Lars Ryd was appointed to the Board of Directors in July 2011. Mr. Ryd perates his own consultancy business, Hertigbolaget AB, in Sweden, since 2007. Mr. Ryd’s business specializes in providing the retail clothing industry with full-service turn-key project management of new establishment and renovation of retail outlets in Scandinavia. Clients include a multinational retail clothing chain which employs close to 10,000 people and has a turnover of 2 billion euro. During the period 2002 to 2007, Mr. Ryd was employed by Jones Lang LaSalle Sweden and was in charge of the division for real estate services for retail assets. Prior to this, Mr. Ryd was employed by H&M for ten years and managed new establishment and renovation of retail outlets in Scandinavia. During this period, he was in charge of an annual budget of approximately 20 million euro. Mr. Ryd’s strong understanding of project management allows him to offer valuable insight to our Board on operational matters and strategic planning.

Certain Relationships

Effective March 1, 2009, the Company appointed Ilan Bunimovitz as a director to fill a newly created vacancy on the Board. Mr. Bunimovitz was appointed as a director pursuant to his Employment Agreement with the Company and Game Link LLC, a subsidiary of the Company, entered into on January 20, 2009. Under the terms of the Employment Agreement the Company agreed to appoint Mr. Bunimovitz to its Board by March 1, 2009, and to nominate him to continue to serve as a director in 2009, 2010 and 2011 until such time as he ceases to be employed by the Company. The Employment Agreement was entered into in connection with the acquisition of Game Link LLC and its affiliate by the Company on January 20, 2009, companies engaged in the business of digital distribution of adult content over the Internet and online eCommerce development. Under a separate agreement entered into in connection with the acquisition of Game Link, Berth Milton agreed to vote Private shares beneficially owned by him in favor of Mr. Bunimovitz’s election to the Board of Directors in 2009, 2010 and 2011, so long as he continues to be employed by the Company. Effective July 2010 Mr. Bunimovitz ceased to be employed by the Company. Accordingly, Mr. Bunimovitz was not nominated by the Company to serve as a director in connection with the 2011 Annual Meeting.
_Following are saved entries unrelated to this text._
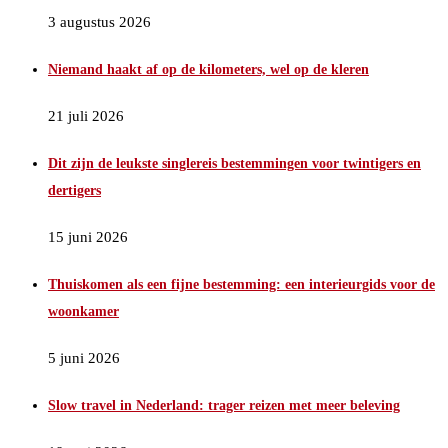
3 augustus 2026
Niemand haakt af op de kilometers, wel op de kleren
21 juli 2026
Dit zijn de leukste singlereis bestemmingen voor twintigers en
dertigers
15 juni 2026
Thuiskomen als een fijne bestemming: een interieurgids voor de
woonkamer
5 juni 2026
Slow travel in Nederland: trager reizen met meer beleving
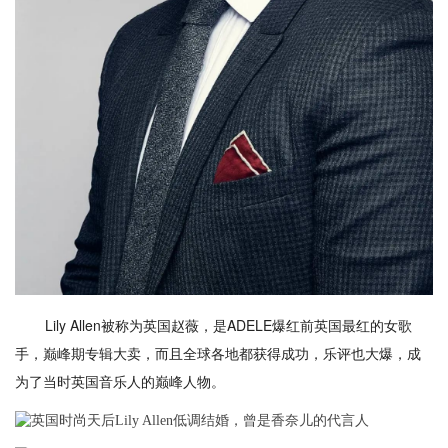
Lily Allen被称为英国赵薇，是ADELE爆红前英国最红的女歌
手，巅峰期专辑大卖，而且全球各地都获得成功，乐评也大爆，成
为了当时英国音乐人的巅峰人物。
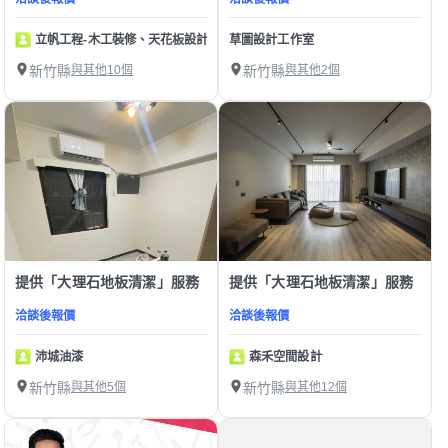
立帆工程-木工裝修、天花板設計
草圖設計工作室
新竹縣
與其他10個
新竹縣
與其他2個
提供「大理石地板清潔」服務
提供「大理石地板清潔」服務
洽談後報價
洽談後報價
沛城油漆
森禾空間設計
新竹縣
與其他5個
新竹縣
與其他12個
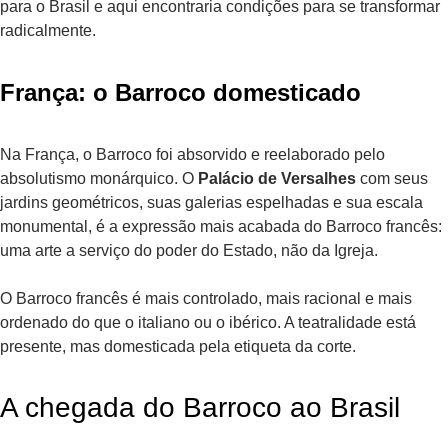
para o Brasil e aqui encontraria condições para se transformar
radicalmente.
França: o Barroco domesticado
Na França, o Barroco foi absorvido e reelaborado pelo
absolutismo monárquico. O
Palácio de Versalhes
com seus
jardins geométricos, suas galerias espelhadas e sua escala
monumental, é a expressão mais acabada do Barroco francês:
uma arte a serviço do poder do Estado, não da Igreja.
O Barroco francês é mais controlado, mais racional e mais
ordenado do que o italiano ou o ibérico. A teatralidade está
presente, mas domesticada pela etiqueta da corte.
A chegada do Barroco ao Brasil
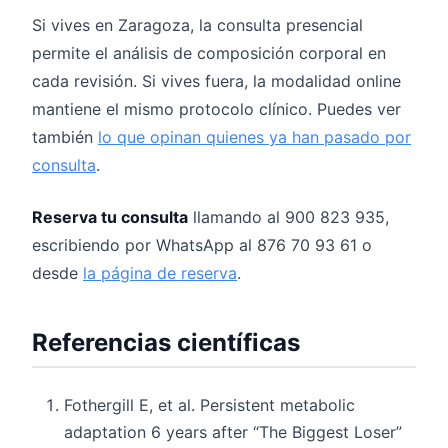
Si vives en Zaragoza, la consulta presencial
permite el análisis de composición corporal en
cada revisión. Si vives fuera, la modalidad online
mantiene el mismo protocolo clínico. Puedes ver
también
lo que opinan quienes ya han pasado por
consulta
.
Reserva tu consulta
llamando al 900 823 935,
escribiendo por WhatsApp al 876 70 93 61 o
desde
la página de reserva
.
Referencias científicas
Fothergill E, et al. Persistent metabolic
adaptation 6 years after “The Biggest Loser”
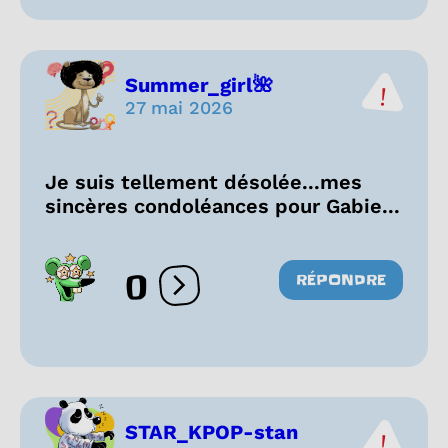
Summer_girl🌺
27 mai 2026
Je suis tellement désolée...mes
sincères condoléances pour Gabie...
0
RÉPONDRE
Ouvrir les réactions
STAR_KPOP-stan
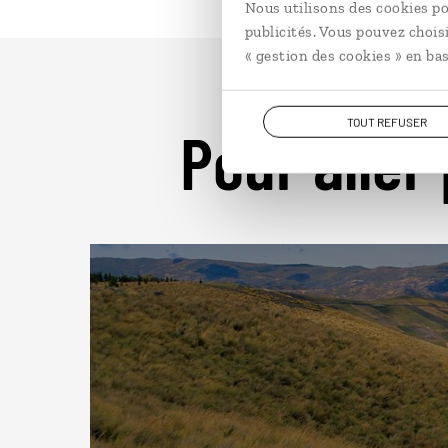
Nous utilisons des cookies po
publicités. Vous pouvez chois
« gestion des cookies » en bas
TOUT REFUSER
Pour aller 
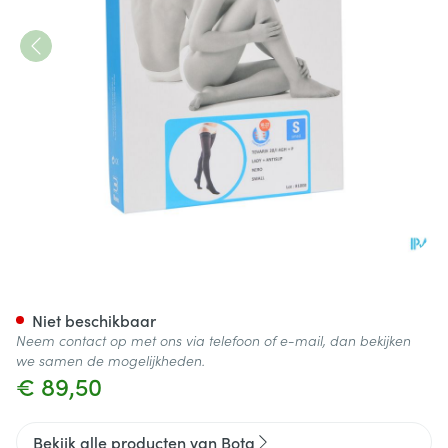
Bota Tovarix 20/i Lady Kous 
Niet beschikbaar
Neem contact op met ons via telefoon of e-mail, dan bekijken
we samen de mogelijkheden.
€ 89,50
Bekijk alle producten van Bota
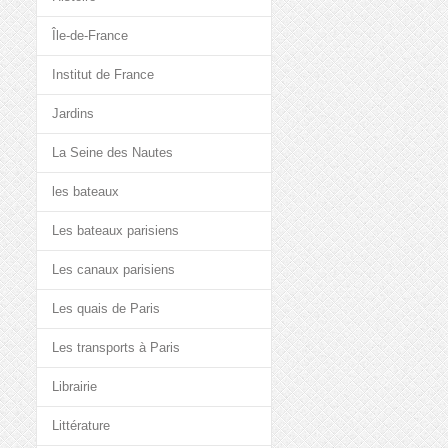
Île-de-France
Institut de France
Jardins
La Seine des Nautes
les bateaux
Les bateaux parisiens
Les canaux parisiens
Les quais de Paris
Les transports à Paris
Librairie
Littérature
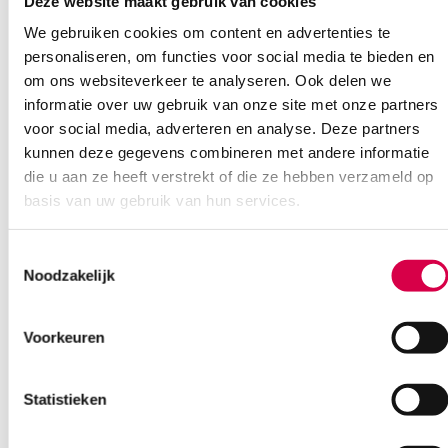
Deze website maakt gebruik van cookies
Ook interessant
We gebruiken cookies om content en advertenties te
personaliseren, om functies voor social media te bieden en
om ons websiteverkeer te analyseren. Ook delen we
informatie over uw gebruik van onze site met onze partners
voor social media, adverteren en analyse. Deze partners
kunnen deze gegevens combineren met andere informatie
die u aan ze heeft verstrekt of die ze hebben verzameld op
basis van uw gebruik van hun services.
Toestemmingsselectie
Noodzakelijk
Voorkeuren
Statistieken
Leukoplast gaaskompres, 10cm x 10cm, 6
laags, steriel (75)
Effective December 17, 2009, the Company appointed Eric Johnson as a director pursuant to his Employment Agreement with the Company and Entruphema Inc., a subsidiary of the Company, entered into on October 29, 2009. The Employment Agreement was entered into in connection with the acquisition of Entruphema and its affiliate, Sureflix Digital Distribution Inc. on October 29, 2009. Under a separate agreement entered into in connection with the acquisition of Game Link, Berth Milton has agreed to vote Private shares beneficially owned by him in favor of Mr. Johnson’s election to the Board of Directors in 2010, 2011 and 2012, so long as he continues to be employed by the Company.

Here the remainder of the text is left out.